Wiener Burgtheater und Volksoper reduzieren Sitzplätze

Aufgrund der neuen Corona-Regeln werden die Kapazitäten verringert.
Aufgrund der neuen Corona-Regeln werden die Kapazitäten verringert. ©APA
Die neuerlichen Einschränkungen der Zuschauerzahlen zwingen die Kulturbetriebe zur Umplanung. Die drei großen Häuser der Bundestheater-Holding habe nun bereits einen Fahrplan für die Woche nach Weihnachten festgezurrt.

Demnach reduzieren Volksoper und Burgtheater ihre Sitzplatzkapazität auf 1.000 Menschen, um unter 2G-plus-Bedingungen spielen zu können. Beim Wiener Neujahrskonzert muss man indes zuwarten.

Strengere Corona-Regeln für Events ab 27. Dezember

Nach der neuen Corona-Vorgabe der Politik gilt ab 27. Dezember eine Besucherobergrenze von 500 Personen bei zugewiesenen Sitzplätzen unter 2G-Regeln, von bis zu 1.000 Menschen bei 2G-plus-Vorgaben und von bis 2.000 Personen, wenn diese allesamt den dritten Stich und einen PCR-Test vorlegen können.
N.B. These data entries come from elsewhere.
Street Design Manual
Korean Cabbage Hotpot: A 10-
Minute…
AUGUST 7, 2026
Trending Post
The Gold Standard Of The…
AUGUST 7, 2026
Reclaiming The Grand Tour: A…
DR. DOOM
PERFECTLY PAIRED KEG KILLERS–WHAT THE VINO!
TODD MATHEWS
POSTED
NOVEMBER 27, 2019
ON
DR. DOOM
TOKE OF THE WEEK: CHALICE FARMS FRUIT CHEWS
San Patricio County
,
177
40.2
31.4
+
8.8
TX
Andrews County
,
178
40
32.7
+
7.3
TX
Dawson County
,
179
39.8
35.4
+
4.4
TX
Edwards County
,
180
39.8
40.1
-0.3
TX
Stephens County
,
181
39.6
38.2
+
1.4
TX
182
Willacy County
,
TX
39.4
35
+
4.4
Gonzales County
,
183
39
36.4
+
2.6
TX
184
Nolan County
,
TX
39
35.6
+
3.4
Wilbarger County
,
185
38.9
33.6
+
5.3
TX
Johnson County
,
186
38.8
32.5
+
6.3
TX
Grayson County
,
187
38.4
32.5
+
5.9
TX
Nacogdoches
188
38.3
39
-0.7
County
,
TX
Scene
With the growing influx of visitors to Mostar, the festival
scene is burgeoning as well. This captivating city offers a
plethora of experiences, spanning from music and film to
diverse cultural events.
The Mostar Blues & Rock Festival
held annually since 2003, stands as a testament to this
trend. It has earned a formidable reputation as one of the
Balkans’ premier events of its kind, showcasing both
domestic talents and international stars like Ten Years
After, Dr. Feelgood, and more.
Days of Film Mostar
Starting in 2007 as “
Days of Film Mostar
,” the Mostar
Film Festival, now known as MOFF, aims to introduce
Im Burgtheater und der Volksoper hat man sich nun dazu entschieden, die Option 2 zu ziehen und dadurch nur mehr Geimpfte oder Genesene samt PCR-Test zuzulassen, wie die Bundestheater-Holding am Donnerstag mitteilte. Im zum Burgtheater gehören Akademietheater bleibt dank eines Fassungsvermögens von 500 Personen hingegen alles beim Alten.

Besuch der Wiener Staatsoper nur mit Booster und PCR-Test

Einen anderen Weg schlägt indes die Staatsoper ein. Für das größte Haus der Holding setzt man die maximale Besucherzahl von 2.000 Personen an. Damit ist der Zutritt hier nur mit Nachweis der Booster-Impfung und eines PCR-Tests möglich. Abgesehen von den Zugangsregelungen werden aufgrund der auf 22 Uhr vorverlegten Sperrstunde auch die Vorstellungen in den Häusern nach vorne verlegt.

Extra Aufwand wegen neuer Corona-Regeln

Die Bundestheater werden "einmal mehr alle Anstrengungen unternehmen, im Rahmen der nun gegebenen Möglichkeiten den Spielbetrieb aufrecht zu halten. Die Regelungen stellen eine enorme Herausforderung für das Publikum und die Mitarbeiterinnen und Mitarbeiter gleichermaßen dar, zumal sie nur bis zum 31. Dezember gültig sind", unterstrich Holding-Geschäftsführer Christian Kircher. Er appellierte an die Gesundheitspolitik, hier möglichst schnell Klarheit zu schaffen, denn wie es ab dem 1. Jänner weitergehe, sei bis dato noch völlig offen.

Wiener Neujahrskonzert 2022: Details noch offen

Entsprechend steht auch die Entscheidung der Wiener Philharmoniker noch aus, wie das Neujahrskonzert 2022 abgehalten werden kann. "Das Neujahrskonzert findet auf alle Fälle mit Publikum statt", zeigte man sich gegenüber der APA am Donnerstag nach jetzigem Stand zuversichtlich. Welche konkrete Zugangsregel dann am 1. Jänner angewendet werden könne, darüber wolle man die Öffentlichkeit nun am 27. Dezember informieren.